6. Were intervention/therapeutic regimens/exposure factor or procedure and any comparison(s) described in detail? Were intervening factors described?
  6.1. In RCT or other intervention trial, were protocols described for all regimens studied?
  6.2. In observational study, were interventions, study settings, and clinicians/provider described?
  6.3. Was the intensity and duration of the intervention or exposure factor sufficient to produce a meaningful effect?
  6.4. Was the amount of exposure and, if relevant, subject/patient compliance measured?
  6.5. Were co-interventions (e.g., ancillary treatments, other therapies) described?
  6.6. Were extra or unplanned treatments described?
  6.7. Was the information for 6.4, 6.5, and 6.6 assessed the same way for all groups?
  6.8. In diagnostic study, were details of test administration and replication sufficient?

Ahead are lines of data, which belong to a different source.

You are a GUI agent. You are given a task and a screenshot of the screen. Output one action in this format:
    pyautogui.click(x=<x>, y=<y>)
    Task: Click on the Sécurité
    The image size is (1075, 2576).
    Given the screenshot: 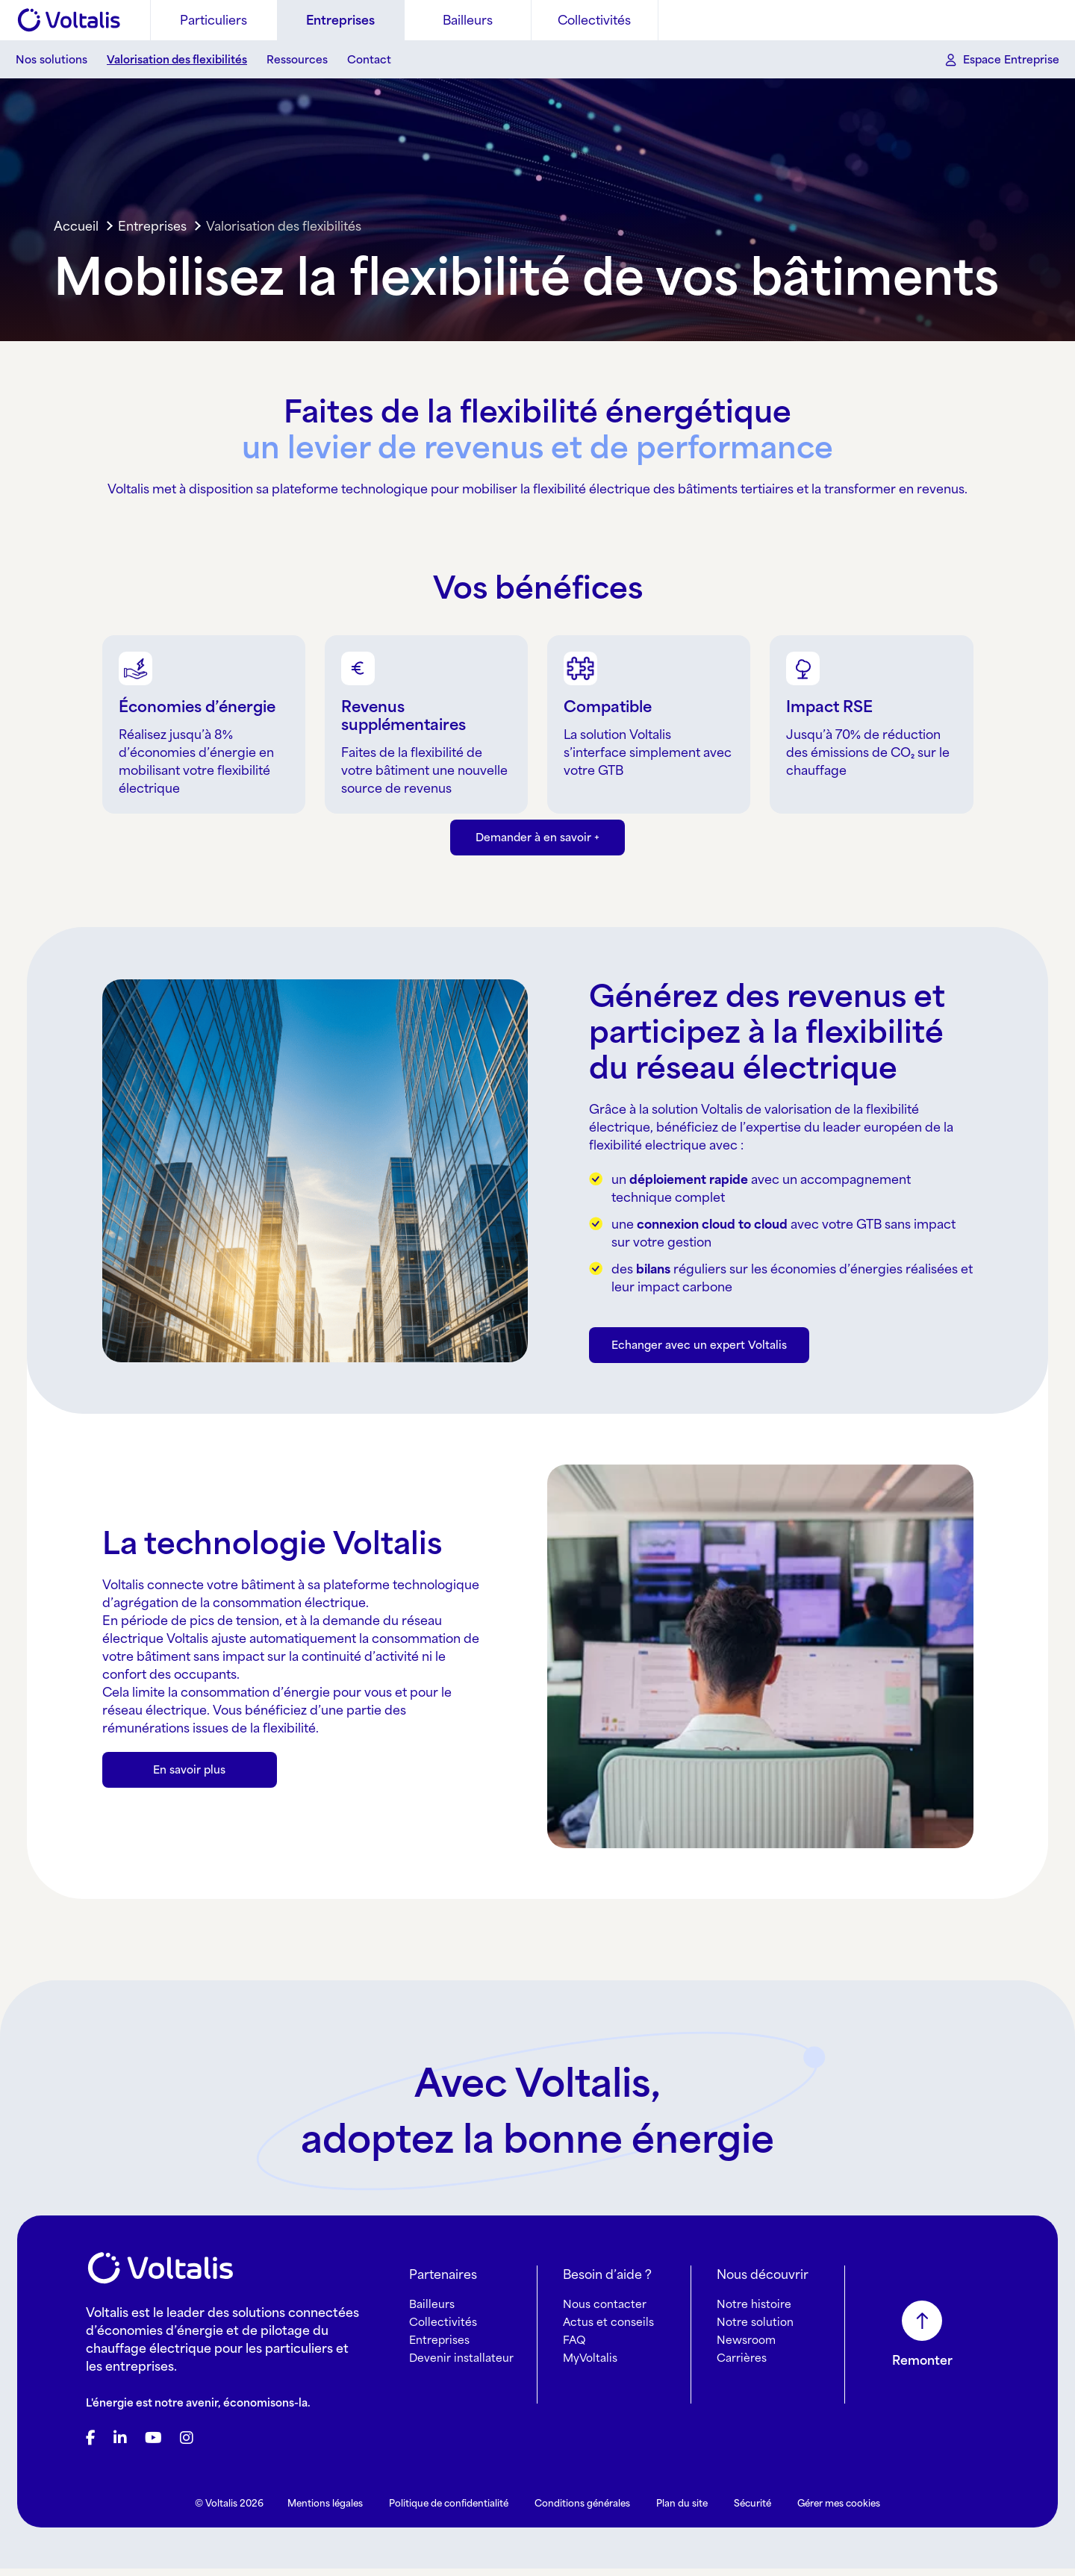 What is the action you would take?
    pyautogui.click(x=752, y=2510)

7. Were outcomes clearly defined and the measurements valid and reliable?
  7.1. Were primary and secondary endpoints described and relevant to the question?
  7.2. Were nutrition measures appropriate to question and outcomes of concern?

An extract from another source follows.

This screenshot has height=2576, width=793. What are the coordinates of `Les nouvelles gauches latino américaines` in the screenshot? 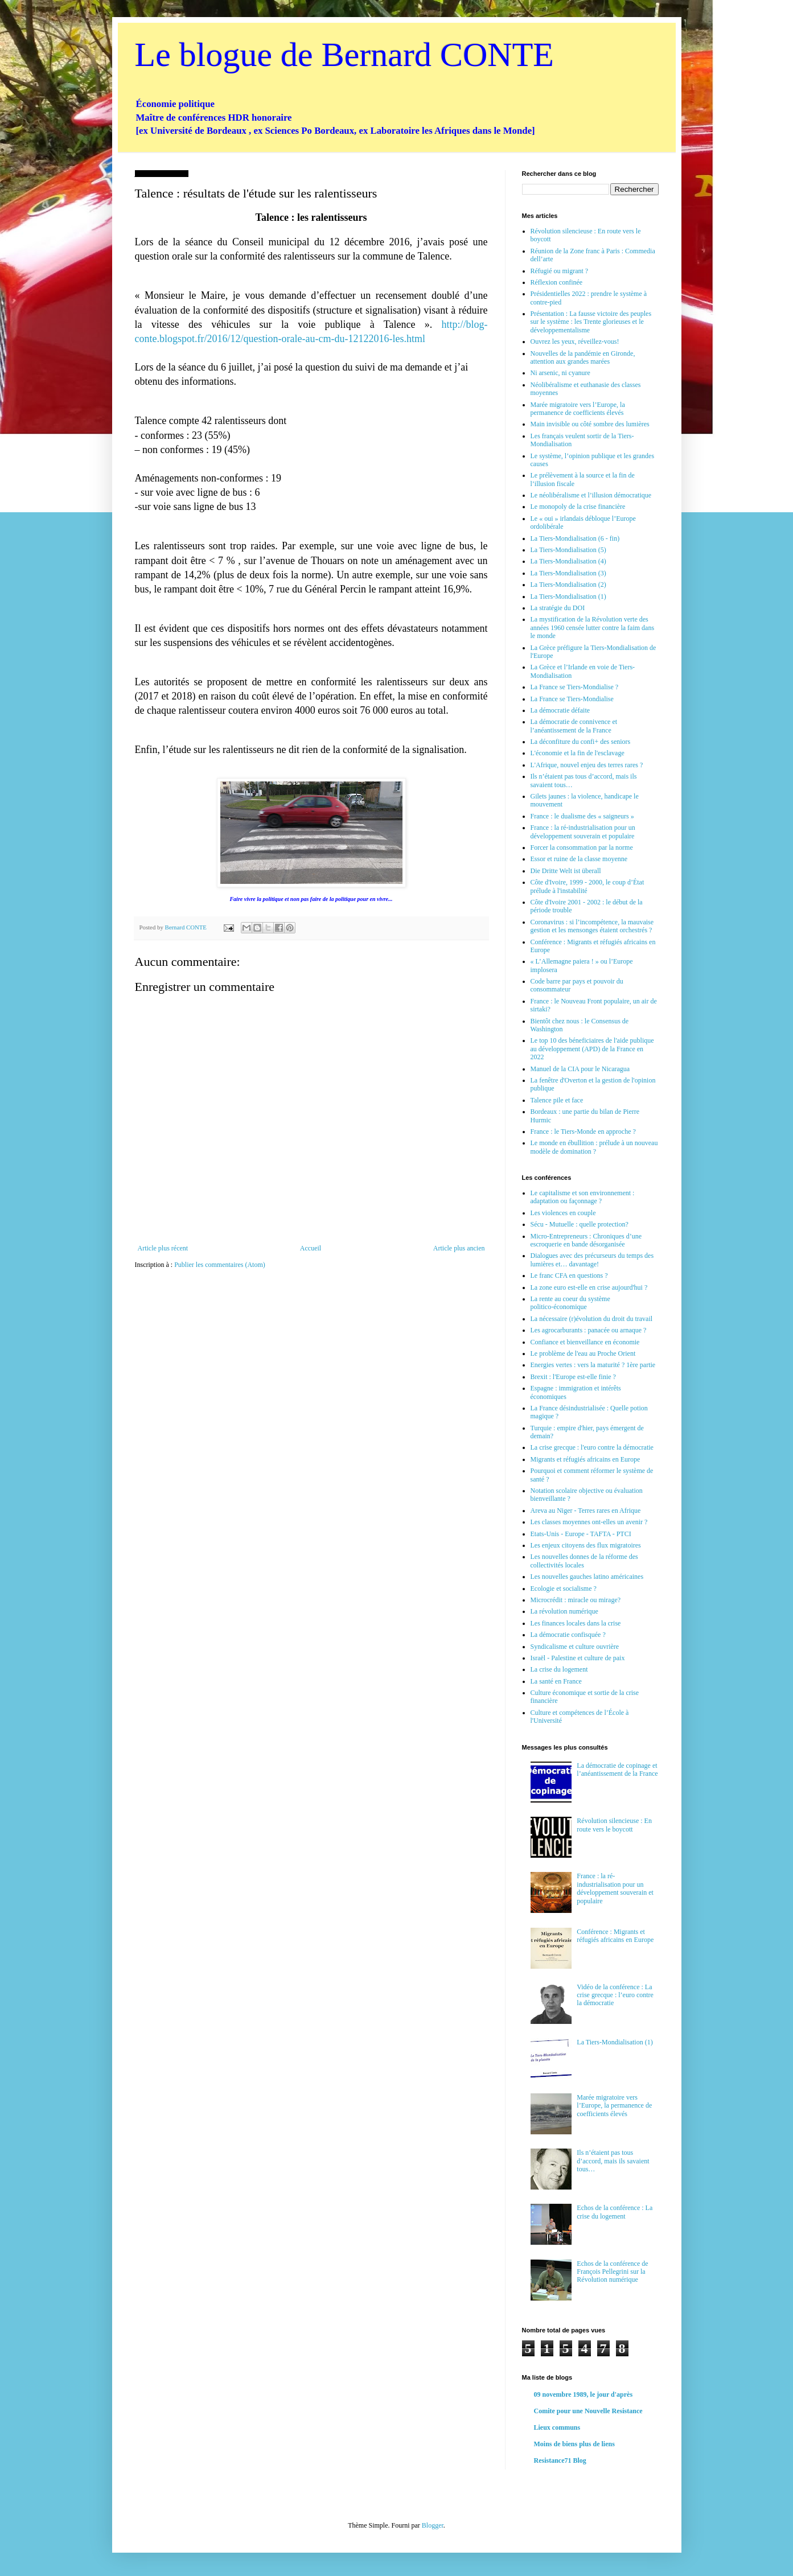 It's located at (587, 1577).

  7.3. Was the period of follow-up long enough for important outcome(s) to occur?
  7.4. Were the observations and measurements based on standard, valid, and reliable data collection instruments/tests/procedures?
  7.5. Was the measurement of effect at an appropriate level of precision?
  7.6. Were other factors accounted for (measured) that could affect outcomes?
  7.7. Were the measurements conducted consistently across groups?
8. Was the statistical analysis appropriate for the study design and type of outcome indicators?
  8.1. Were statistical analyses adequately described and the results reported appropriately?
  8.2. Were correct statistical tests used and assumptions of test not violated?
  8.3. Were statistics reported with levels of significance and/or confidence intervals?
  8.4. Was "intent to treat" analysis of outcomes done (and as appropriate, was there an analysis of outcomes for those maximally exposed or a dose-response analysis)?
  8.5. Were adequate adjustments made for effects of confounding factors that might have affected the outcomes (e.g., multivariate analyses)?
  8.6. Was clinical significance as well as statistical significance reported?
  8.7. If negative findings, was a power calculation reported to address type 2 error?
9. Are conclusions supported by results with biases and limitations taken into consideration?
  9.1. Is there a discussion of findings?
  9.2. Are biases and study limitations identified and discussed?
10. Is bias due to study’s funding or sponsorship unlikely?
  10.1. Were sources of funding and investigators’ affiliations described?
  10.2. Was the study free from apparent conflict of interest?